In an April 28 letter from Factory Fitness addressed to “valued suppliers,” of which SNEWS obtained a copy, the company wrote:

“This is to update you about Factory LLC. As you may know, the company has been operating in an environment of financial distress for some time. Since late 2003, several alternatives have been pursued, including looking for a buyer or other investor. However, there has been no success in these searches and the company’s board of managers has directed the company to liquidate and discontinue operations….

“It is now apparent that no creditor will be paid in full, and there will be no monies available for unsecured creditors.”

The letter said an unaudited balanced sheet from April 27, 2004, shows secured obligations of approximately $1.268 million, with assets valued at about $689,000. Creditors told SNEWS® that the liquidation came on suddenly and without warning.

“There were no flags flying for us,” said Lance Goodemann, national sales manager for PowerBlock. “They just stopped paying.”

Goodemann said his company is owed $16,000, which for PowerBlock is “a serious amount of money.” He said the company is “weighing its options.”

A Bladez credit manager confirmed it is owed $37,000, and some sources said Factory Fitness reassured Bladez it was going to be paid. Mullett denied ever promising anyone payment.

Landice COO Dave Rainis said Landice was surprised by the lack of payment “given the ownership arrangement.”

“There are some pretty angry people out there,” Rainis said. “I would think you can’t just close your doors and say, ‘I’m closing and I can’t pay you.'”

Several of the suppliers who talked to SNEWS® said they had been contacted by Bladez to explore the possibility of some kind of joint legal action. Bladez would neither confirm nor deny any discussions.

However, a Bladez spokesman confirmed his company has hired an attorney to look at options.

“We can’t collect it, and the attorney is working on collecting it for us,” the Bladez spokesman said.

The only Factory Fitness store remaining is the Indianapolis outlet, which is now basically a hub of clearance operations, Mullett said; for all intents and purposes, Factory Fitness doesn’t exist anymore.
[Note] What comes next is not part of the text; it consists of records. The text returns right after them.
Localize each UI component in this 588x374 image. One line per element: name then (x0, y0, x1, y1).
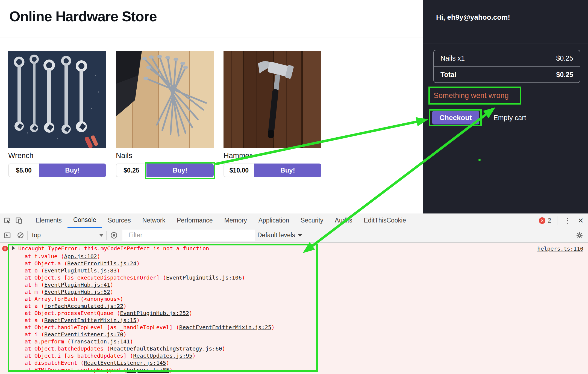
live-expression-eye-icon[interactable] (110, 231, 118, 239)
product-price-row: $5.00 Buy! (8, 164, 106, 177)
checkout-button[interactable]: Checkout (432, 111, 479, 124)
sidebar-divider (423, 43, 588, 43)
hammer-product-image (224, 51, 321, 148)
console-error-message: Uncaught TypeError: this.myCodeIsPerfect… (12, 245, 209, 252)
stack-frame: at Object.a (ReactErrorUtils.js:24) (25, 260, 275, 267)
close-icon[interactable]: ✕ (578, 216, 584, 225)
wrench-product-image (8, 51, 106, 148)
source-link[interactable]: App.js:102 (64, 253, 97, 260)
source-link[interactable]: Transaction.js:141 (71, 338, 130, 345)
cart-item-row: Nails x1 $0.25 (434, 50, 580, 66)
cart-table: Nails x1 $0.25 Total $0.25 (433, 50, 580, 83)
product-price-row: $10.00 Buy! (224, 164, 321, 177)
product-price: $0.25 (116, 164, 146, 177)
empty-cart-button[interactable]: Empty cart (493, 114, 526, 122)
product-price: $10.00 (224, 164, 254, 177)
page-title: Online Hardware Store (9, 8, 157, 25)
app-window: Online Hardware Store Wrench $5.00 (0, 0, 588, 374)
stack-frame: at Object.i [as batchedUpdates] (ReactUp… (25, 352, 275, 359)
kebab-menu-icon[interactable]: ⋮ (564, 216, 571, 225)
console-messages: ✕ Uncaught TypeError: this.myCodeIsPerfe… (0, 243, 588, 374)
source-link[interactable]: ReactEventEmitterMixin.js:25 (179, 324, 271, 331)
inspect-cursor-icon[interactable] (3, 216, 11, 225)
tab-application[interactable]: Application (253, 213, 295, 228)
context-selector-dropdown[interactable]: top (32, 231, 104, 239)
devtools-tabbar: ElementsConsoleSourcesNetworkPerformance… (0, 213, 588, 228)
console-source-link[interactable]: helpers.ts:110 (537, 245, 583, 252)
tabbar-right-cluster: ✕ 2 ⋮ ✕ (539, 216, 584, 225)
source-link[interactable]: helpers.ts:85 (127, 367, 169, 373)
buy-button-wrench[interactable]: Buy! (39, 164, 106, 177)
tab-memory[interactable]: Memory (219, 213, 253, 228)
filter-input[interactable] (122, 230, 255, 241)
stack-frame: at i (ReactEventListener.js:70) (25, 331, 275, 338)
stack-frame: at HTMLDocument.sentryWrapped (helpers.t… (25, 366, 275, 373)
tab-sources[interactable]: Sources (102, 213, 136, 228)
source-link[interactable]: ReactEventListener.js:145 (84, 360, 166, 366)
annotation-box-error-message: Something went wrong (428, 87, 521, 105)
tab-editthiscookie[interactable]: EditThisCookie (358, 213, 412, 228)
stack-frame: at t.value (App.js:102) (25, 253, 275, 260)
stack-frame: at a (forEachAccumulated.js:22) (25, 302, 275, 310)
source-link[interactable]: ReactErrorUtils.js:24 (67, 260, 137, 267)
source-link[interactable]: ReactEventListener.js:70 (44, 331, 123, 338)
stack-frame: at dispatchEvent (ReactEventListener.js:… (25, 359, 275, 366)
stack-frame: at a.perform (Transaction.js:141) (25, 338, 275, 345)
settings-gear-icon[interactable] (575, 231, 584, 239)
product-card-hammer: Hammer $10.00 Buy! (224, 51, 321, 177)
error-level-icon: ✕ (2, 246, 8, 251)
source-link[interactable]: EventPluginHub.js:252 (120, 310, 189, 316)
stack-frame: at Object.batchedUpdates (ReactDefaultBa… (25, 345, 275, 352)
source-link[interactable]: EventPluginUtils.js:83 (44, 267, 117, 274)
stack-trace: at t.value (App.js:102)at Object.a (Reac… (25, 253, 275, 373)
user-greeting: Hi, eh9y@yahoo.com! (436, 13, 510, 22)
cart-item-price: $0.25 (556, 54, 573, 62)
source-link[interactable]: forEachAccumulated.js:22 (44, 303, 123, 309)
product-card-wrench: Wrench $5.00 Buy! (8, 51, 106, 177)
tab-elements[interactable]: Elements (30, 213, 67, 228)
source-link[interactable]: EventPluginUtils.js:106 (166, 274, 242, 281)
source-link[interactable]: EventPluginHub.js:41 (44, 281, 110, 288)
console-sidebar-icon[interactable] (3, 231, 11, 239)
error-badge-icon[interactable]: ✕ (539, 217, 545, 224)
log-levels-value: Default levels (257, 231, 295, 239)
tab-security[interactable]: Security (295, 213, 329, 228)
cart-item-label: Nails x1 (440, 54, 465, 62)
cart-sidebar: Hi, eh9y@yahoo.com! Nails x1 $0.25 Total… (423, 0, 588, 213)
product-name: Nails (116, 152, 214, 160)
toolbar-separator (27, 231, 28, 240)
devtools-tabs: ElementsConsoleSourcesNetworkPerformance… (30, 213, 412, 228)
toolbar-separator (106, 231, 107, 240)
devtools-panel: ElementsConsoleSourcesNetworkPerformance… (0, 213, 588, 374)
product-name: Hammer (224, 152, 321, 160)
source-link[interactable]: ReactDefaultBatchingStrategy.js:60 (110, 345, 222, 352)
disclosure-triangle-icon[interactable] (12, 246, 15, 250)
stack-frame: at Object.s [as executeDispatchesInOrder… (25, 274, 275, 281)
product-price-row: $0.25 Buy! (116, 164, 214, 177)
buy-button-nails[interactable]: Buy! (146, 164, 214, 177)
clear-console-icon[interactable] (16, 231, 25, 239)
cart-total-price: $0.25 (556, 71, 573, 79)
log-levels-dropdown[interactable]: Default levels (257, 231, 302, 239)
tab-performance[interactable]: Performance (171, 213, 219, 228)
stack-frame: at o (EventPluginUtils.js:83) (25, 267, 275, 274)
toolbar-separator (26, 216, 26, 225)
source-link[interactable]: ReactUpdates.js:95 (133, 352, 192, 359)
cart-total-row: Total $0.25 (434, 66, 580, 82)
stack-frame: at m (EventPluginHub.js:52) (25, 288, 275, 295)
stack-frame: at a (ReactEventEmitterMixin.js:15) (25, 317, 275, 324)
source-link[interactable]: EventPluginHub.js:52 (44, 289, 110, 295)
product-card-nails: Nails $0.25 Buy! (116, 51, 214, 177)
cart-error-message: Something went wrong (434, 91, 509, 100)
cart-total-label: Total (440, 71, 456, 79)
tab-console[interactable]: Console (67, 213, 102, 228)
chevron-down-icon (99, 234, 104, 237)
tab-network[interactable]: Network (137, 213, 171, 228)
source-link[interactable]: ReactEventEmitterMixin.js:15 (44, 317, 136, 323)
product-price: $5.00 (8, 164, 39, 177)
tab-audits[interactable]: Audits (329, 213, 358, 228)
device-toolbar-icon[interactable] (15, 216, 23, 225)
buy-button-hammer[interactable]: Buy! (254, 164, 321, 177)
stack-frame: at Object.handleTopLevel [as _handleTopL… (25, 324, 275, 331)
toolbar-separator (557, 216, 557, 225)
In the last few weeks, equipment has been selling for about cost, he said, with some at less than cost.

“One of the things that killed off the store was their strategy to expand the product line into the lower-priced market since there were new competitors, especially in that lower end, that began to undermine those sales efforts,” Mullett said. “The correct strategy would have been to be clear that if a customer is really serious about fitness, they come to Factory Fitness to get the best.”

SNEWS® View: As we said in our April 12, 2004, story about the closure, it seems that a continued inability to agree on how to operate the store and what its direction should be were perhaps the failing of the chain. One source said there was “friction” between members of the board; Reibel himself said he was frustrated with constant “head-butting” on strategic issues (see our story on his move to Bladez, Feb. 20, 2004), which partly prompted him to take the Bladez job at the end of 2003. No, the sum owed creditors isn’t huge — not like the amounts that were owed so many suppliers after the original Busy Body went belly up a few years ago. But as the economy begins to recover, a supplier that is suddenly out $20,000 or $40,000 will still suffer. We also find it odd and frustrating that Life Fitness won’t make some statement. With its ownership position, there are a lot of suppliers — both those burned and those lucky enough not to be — who are pointing fingers, calling out a moral obligation, and saying, “Hey, you’re hurting the industry.”